I think that cultures with very little historical traces are definitely *harder* to reconstruct, and the people who wish to do so should probably take a hard look at how much effort will be involved and whether it’s worth the work…but it’s hard to tell the gods NO, and we have no real control over the ones who call us, do we?

I think there are aspects to certain religious rites that shouldn’t be reconstructed no matter how much historical evidence of; we were talking about human sacrifice awhile back, and that’s the primary example I can think of.  But that’s more or less a whole different ball of wax, I suppose.

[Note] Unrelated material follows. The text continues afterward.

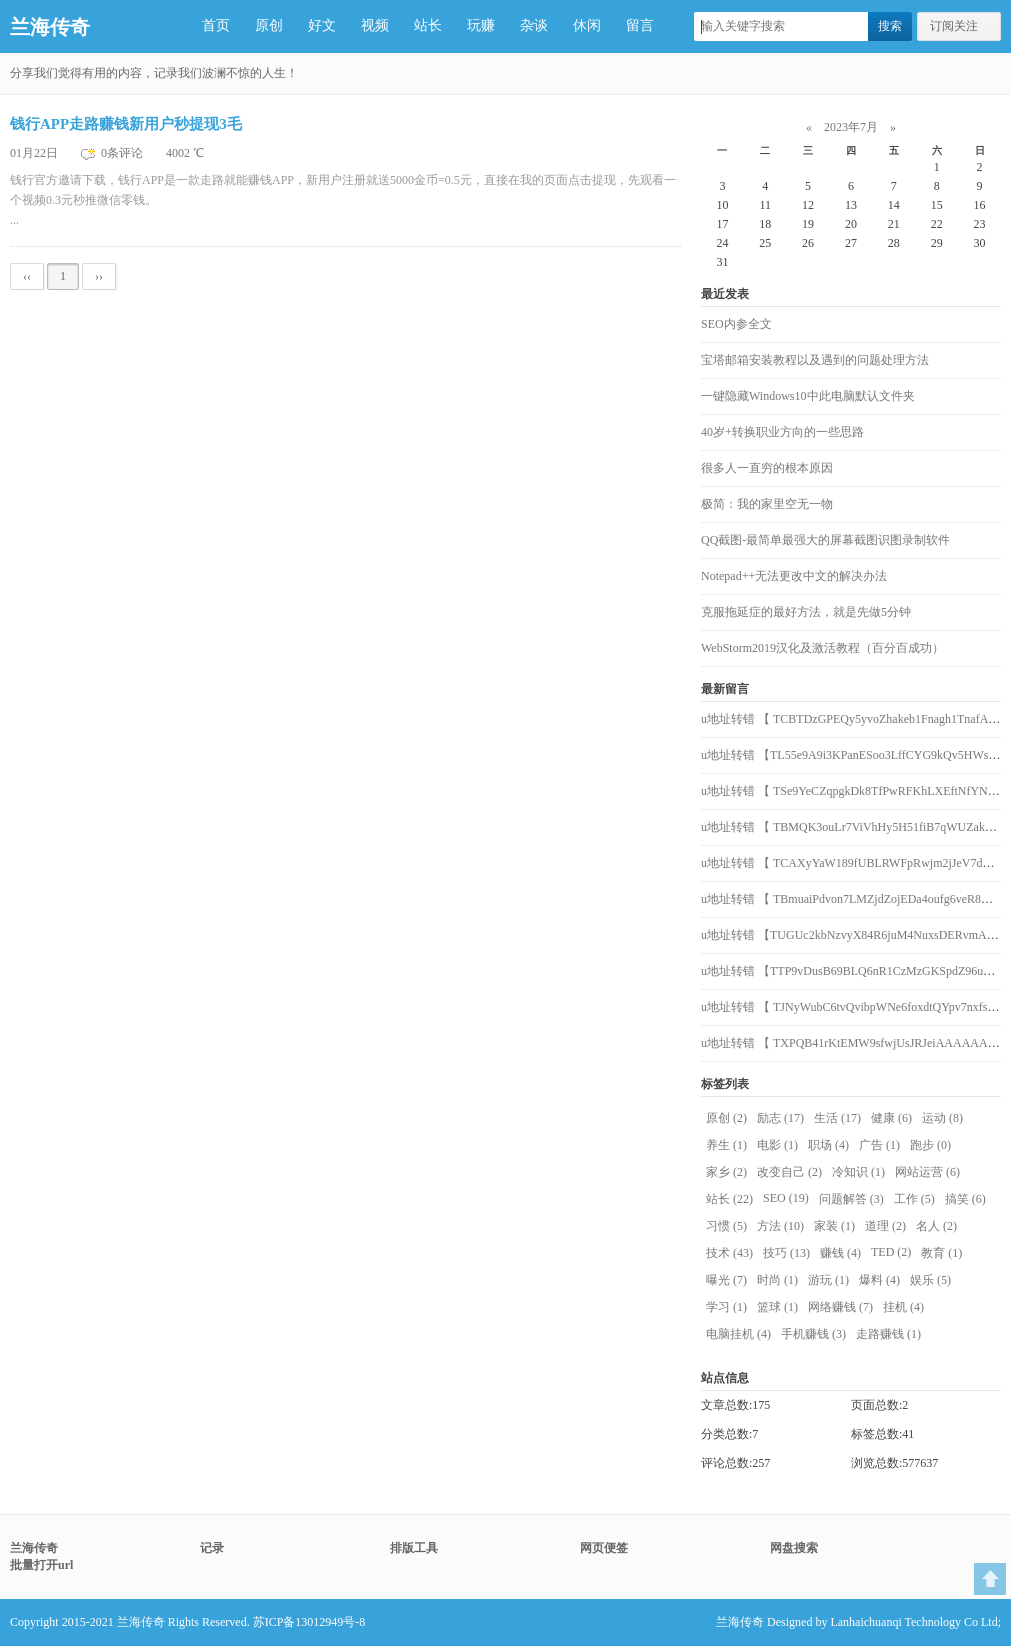  Describe the element at coordinates (736, 324) in the screenshot. I see `SEO内参全文` at that location.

Skepoet : What organizations do you think are doing a good job helping getting things established for Reconstructionists that you have worked either directly or indirectly?

Jennifer Lawrence:  Well, I’m affiliated with the Troth (Asatru); my husband, in fact, is their steward for Northern Illinois.  I’m also affiliated with Hellenion, and sit on the Boule for that org as of last September (the Boule is the advisory group to their Council).  There is also Neos Alexandria, a group devoted to Hellenic/Egyptian syncretism, whose aim is to be as historically accurate as possible; they’ve started publishing a line of devotional anthologies to the gods with their publishing line, Bibliotheca Alexandrina.  (Disclosure: I have poetry and/or stories published in a number of those works.)

Other orgs I’m part of are Ord Brigideach, a flametending group for Brigid, and Ár nDraíocht Féin, the Druid organization, but neither are specifically recon, although ADF does encourage rigorous academic pursuit by its members.

I also highly recommend the Celtic Recon group Imbas; they do excellent work and have a number of very stringent scholars amongst their ranks.  Unfortunately, last I checked, I think they were going through a period of reorganization, and may be closed to new members until such time as they finish.  I am hoping to join them when they re-open, but I haven’t checked if they’d re-opened in some time (at least a couple of months).

I hear good things about Ord na Darach Gile, the Druid Order of White Oak, but I haven’t had a chance to look into it much.  However, I know a couple recons I respect very highly are a part of it.

I’m less aware of other recon organizations, especially for those faiths that have smaller numbers: Babylonian/Sumerian/Assyrian faiths, Egyptian, Aztec/Mayan/Incan, etc.  There may be groups for those religions, but if there are, I’ve never heard of them.

Skepoet : Do you think the is need for larger local chapters to do festivals and rituals, or do you think that much of the communities involved are too geographically spread out?
Jennifer Lawrence:  Well, I’m largely unaware that this is an issue; then again, I live 15 minutes from downtown Chicago and about 3 hours from Indianapolis; there are plenty of festivals and the like in this area (Pagan Spirit Gathering and Pan-Pagan Gathering both recently, and then local Pagan Pride Days every year by plenty of local communities, even the small one for our Indiana county).  I can imagine that it’s a problem in very rural areas; then again, I don’t know if there is a large number of pagans in very rural areas.  When I was living in VERY rural southwestern Wisconsin, during my vaguely-Greek-themed animist/pantheist phase, before I discovered organized Wicca and then the Recon faiths, I didn’t know of any other pagans at all (granted, this was in the early 90s, before Hollywood started using Wiccans and pagans as characters or concepts).

Skepoet: Anything you’d like to say in closing?

Jennifer Lawrence:  .I really can’t think of anything.  I’m not much of one for grand, sweeping statements; I just hope what I said made sense and may turn out to be helpful, even for one person.  Thank you for letting me take part in this!